The innovative characteristics of the ET will not only concern the scientific equipment but also all the elements that will contribute to its construction. Environmental, regional, and energy sustainability aspects will be the priority and constitute an element of intrinsic value for the entire project, which will be able to offer insights for developing and replicating good practices outside its specific sector as well. From the earliest design ideas, the ET’s scientific community has followed criteria inspired by awareness and responsibility in relation to the local area and the environment. This effort encouraged the identification of solutions that ensure the efficiency of new infrastructure while improving the quality of services for local citizens and use of the area.
The pre-design studies, funded by the NRRP through the ETIC project, must comply with the basic DNSH (Do No Significant Harm) principle and the related guidelines to reduce the impact of infrastructure networks, and must foster the sustainable use of resources (low carbon footprint). For instance, when defining entrances to underground tunnels, landscape-friendly solutions will be used as much as possible, such as entrances placed on vertical walls.

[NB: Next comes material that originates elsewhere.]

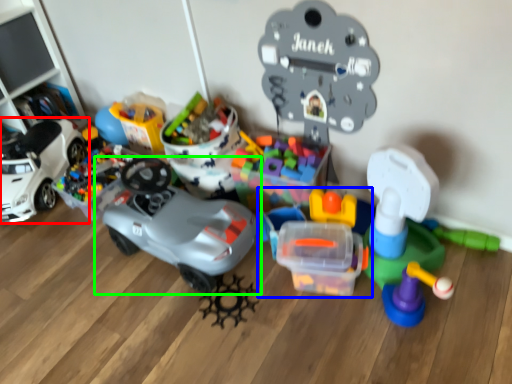 Question: Based on their relative distances, which object is nearer to car (highlighted by a red box)? Choose from toy (highlighted by a blue box) and toy (highlighted by a green box).

Choices:
 (A) toy
 (B) toy

Answer: (B)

Surface buildings and laboratories will also be designed to be immersed in the landscape, using sustainable construction and systems solutions.

Ancillary works

  • Improvement of the local road system and connection with the main network through road infrastructure for access to the site
  • Reclamation of construction site roads to increase the number of trails and establish a network of bicycle routes
  • Development of solar based lighting systems
  • Improvement of digital connection infrastructure
Energy, environment, and landscape

  • Innovation for the wind power sector toward more effective and controlled plants, for instance through vibration monitoring systems that improve plant efficiency
  • push towards green energy systems 
  • surface buildings dedicated to research or hospitality that are energy self-sufficient favouring low carbon footprint construction
  • architectural design of buildings and entrances to underground infrastructure enhancing the landscape and making use of local natural materials for construction (cladding and insulation)
  • reuse of excavated material for natural hazard mitigation works, such as slope stabilisation and restoration of hydrographic networks
  • development of innovative excavated material treatment and reclamation plants to be subsequently used for local waste treatment
Promotion of local culture and the Sos Enattos site

  • The Sos Enattos site will become the reference centre for research groups in the study, design, construction, and installation phase of the ET and, in the future, could become a visitor centre
  • Development of the mine museum, through spaces dedicated to ET science and technologies, promoting the history of the mine and its reconversion into a reference site for frontier research
  • Retrieval of hospitality premises (guesthouses and restaurants)
  • Retrieval and renovation of technical buildings at the mine, adopting new sustainable technologies as architectural prototypes for the future surface buildings of the ET facility.
  • Promotion of the site’s culture as a place of underground exploration, from metalliferous mines and rare materials, such as sphalerite and galena, to excavations for the ET’s tunnels and caves to study the universe and astrophysical events that produce heavy elements, such as lead and gold. In addition, it will be a place to explore the sky, from the nuraghe, a stargazing point, to surface astronomical observatories and underground gravitational observatories such as ET.